I was taught, in horticulture classes and by experienced landscapers, to dig the hole a bit wider and only as deep as the root flare. Then, we just set the tree in the hole and backfilled, stomping the soil down as we filled to stabilize the tree. I was taught to plant young trees whenever possible, as they establish more easily and can catch up to a larger tree in no time. Usually, we were planting a lot of material, so in the interest of time, removing any burlap and wire was skipped. I will say, I have planted many trees this way with success, but the idea that one should not disturb the roots is just not supported by the scientific literature. I have found working with the roots to be the most important step in planting, especially for the home gardener who is only planting a few things and has the time to work with the roots. This extra step can pay off!
Step 1- Preparing for Planting
As previously discussed, there can be a number of issues if one does not open up the root ball a bit. Roots are growing in various directions, and in the case of container stock, growing in what appear to be never-ending circles. The root flare tends to be buried, and secondary roots can start to grow above the flare, becoming girdling roots (which choke off the supply of water and nutrients) over time. What you think (and use to establish planting depth) is the top of the root ball, is actually several inches too high, and then you will have just planted a tree too deep, which can lead to a slow death.

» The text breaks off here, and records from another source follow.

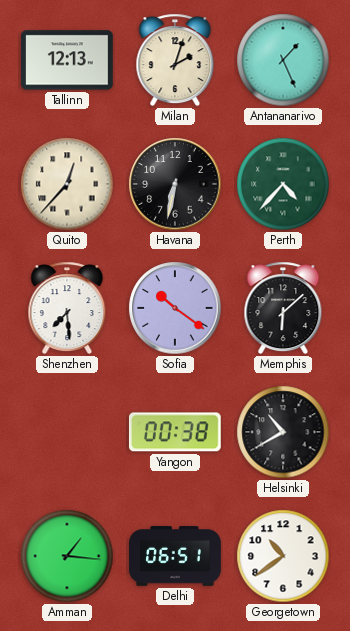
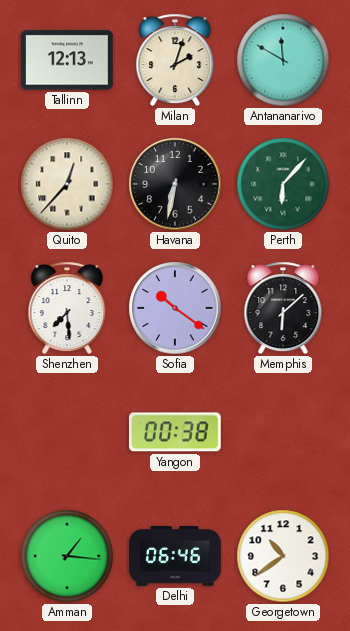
Antananarivo: 1:26 -> 11:50
Perth: 4:37 -> 6:07
Helsinki: 10:40 -> none
Delhi: 06:51 -> 06:46
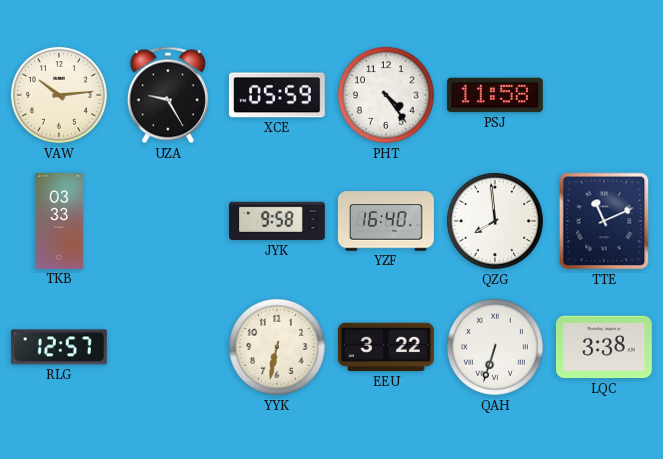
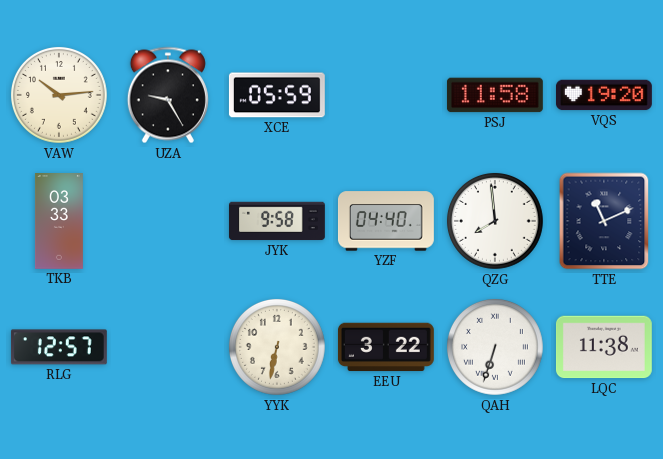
PHT: 4:24 -> none
VQS: none -> 19:20
YZF: 16:40 -> 04:40
LQC: 3:38 -> 11:38
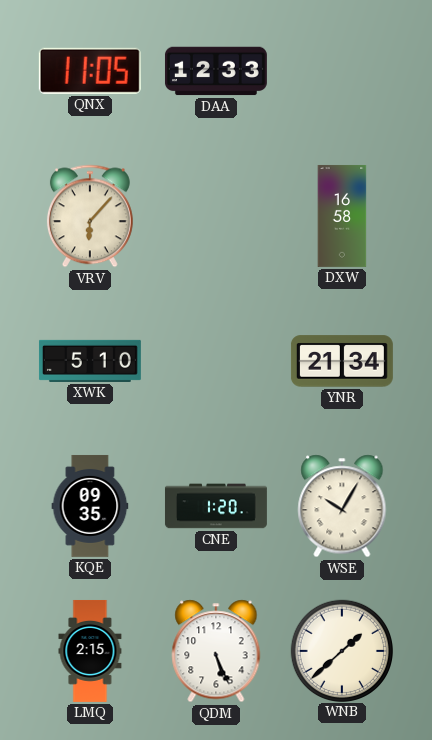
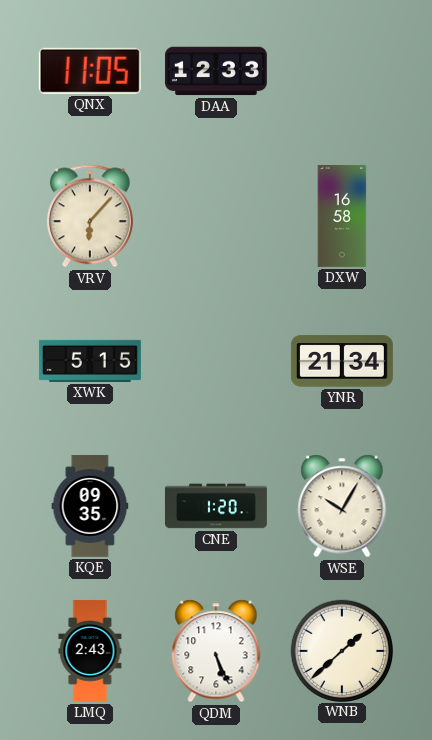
XWK: 5:10 -> 5:15
LMQ: 2:15 -> 2:43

To prevent this situation from occurring, you should, at the very least, open the burlap and scrape back the soil to find the flare before deciding how deep to dig the hole. This is where root washing comes in. Completely remove the basket and burlap, and then wash off virtually all the soil, exposing the main root structure. Next, prune out any large crossing or girdling roots.
Step 2 – Digging Your Hole
Once the root ball is exposed, you can see exactly how wide and deep you must dig the hole. Dig your hole up to twice the diameter of the root ball and only as deep. The common wisdom is to plant about a half inch higher than grade to take settling into account. This is especially important in heavier soils where the tree can be planted in a “bathtub”, where the heavy soil compacts and the water sits and doesn’t drain properly. Plant higher and the roots have some breathing room.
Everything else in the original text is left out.